Clinical Advancements in Immunoglobulin Therapy

Immunoglobulin Therapy in Alzheimer's Disease:
Key Details and Summary Perspectives

"Reference for Clinical Advancement Vol 2" from http://www.americanoutcomes.com/files/FINAL-RESULTS-OF-THE-CORNELL-PHASE-II-MILD-to-MODERATE-ALZHEIMER.pdf.

Although IVIg is not currently approved to treat Alzheimer's disease, 35 academic institutions in conjunction with the NIH and the Alzheimer's Disease Cooperative Study Group have engaged in a Phase III clinical trial to try and confirm the encouraging results using IVIg that have been reported in the Phase I and Phase II trials. In the earlier trials it was shown that patients tolerated the IVIg therapy with minimal adverse reactions and all patients had stabilization of their cognitive abilities with many of them demonstrating a significant improvement in cognitive ability over the course of the six months of IVIg treatment.

Baxter announced April 13, 2010 at the American Academy of Neurology meeting the 18 month Phase II clinical trial results of Gammagard (IGIV) for mild-to-moderate Alzheimer's disease. The trial results indicated for the first time, positive data in all three areas of disease measurement including cognition, functional, and neuroimaging that were statistically significant. We see this as positive news in that Baxter is the market leader in IGIV therapies, which is derived from donated plasma, and Haemonetics is the market leader in plasma collection equipment/consumables. We believe that expanding use of IGIV to Alzheimer's patients would dramatically increase (possibly double) the demand for plasma as there are approximately 5 million patients suffering from Alzheimer's disease in the US alone. Baxter has initiated a Phase III trial, which is currently actively enrolling patients.

Key Details and Summary Perspectives

The Baxter sponsored 18 month study of Gammagard for mild-to-moderate Alzheimer's disease included approximately 24 Alzheimer's patients with 16 receiving Gammagard (IGIV) continuously for 18 months and 6 receiving a placebo.
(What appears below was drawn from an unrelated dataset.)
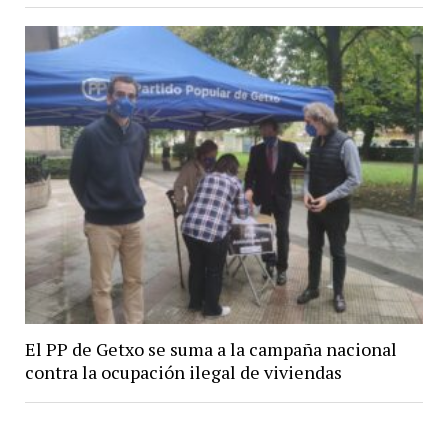
El PP de Getxo se suma a la campaña nacional
contra la ocupación ilegal de viviendas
At the end of the study period, patients in the Gammagard arm showed a statistically significant improvement in function and cognition using the Alzheimer's Disease Cooperative Study-Clinical Global Impression of Change rating and the Alzheimer's Disease Assessment Scale.
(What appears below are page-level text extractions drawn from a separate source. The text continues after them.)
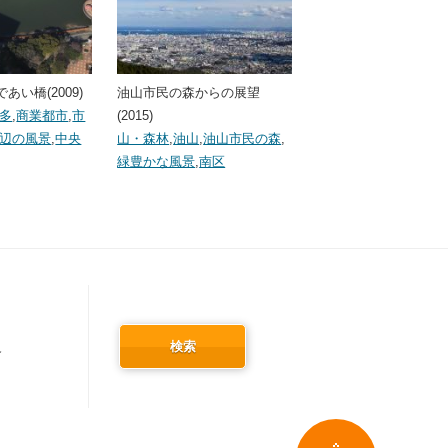
あい橋(2009)
油山市民の森からの展望
多
,
商業都市
,
市
(2015)
辺の風景
,
中央
山・森林
,
油山
,
油山市民の森
,
緑豊かな風景
,
南区
検索
冬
In addition, the study presented for the first time, MRI analysis that showed Alzheimer's patients who received Gammagard had lower rates of brain ventricular enlargement, a sensitive measure of cognitive impairment, and lower rates of brain atrophy as compared to the placebo. The author of the study noted this is the first trial to show long-term clinical benefits of an investigation treatment for Alzheimer's disease, which resulted in reduced brain degeneration. Baxter has begun the larger Phase III trial studying Gammagard and Alzheimer's disease, which includes 35 sites and continues to enroll patients with initial results expected in 2011.
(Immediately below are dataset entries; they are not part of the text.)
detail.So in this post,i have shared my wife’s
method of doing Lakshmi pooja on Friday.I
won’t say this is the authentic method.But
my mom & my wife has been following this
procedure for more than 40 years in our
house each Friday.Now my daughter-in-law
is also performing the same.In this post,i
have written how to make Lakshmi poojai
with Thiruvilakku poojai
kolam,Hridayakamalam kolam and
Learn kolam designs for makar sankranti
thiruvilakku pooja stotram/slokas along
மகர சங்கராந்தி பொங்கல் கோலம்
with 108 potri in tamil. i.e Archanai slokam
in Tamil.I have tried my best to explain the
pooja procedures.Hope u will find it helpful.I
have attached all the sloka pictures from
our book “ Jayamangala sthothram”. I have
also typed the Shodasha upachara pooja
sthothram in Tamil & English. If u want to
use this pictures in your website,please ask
The Phase III trial on Alzheimer's disease is sponsored jointly by the National Institutes of Health (NIH) and Baxter Healthcare and includes 35 participating institutions. The 35 leading academic centers participating in the trial are all members of The Alzheimer's Disease Cooperative Study (ADCS). The involvement of the ADCS and NIH in the conduct of the Phase III trial ensures the highest level of independent scientific evaluation of the potential role of IVIg in the treatment of Alzheimer's disease patients.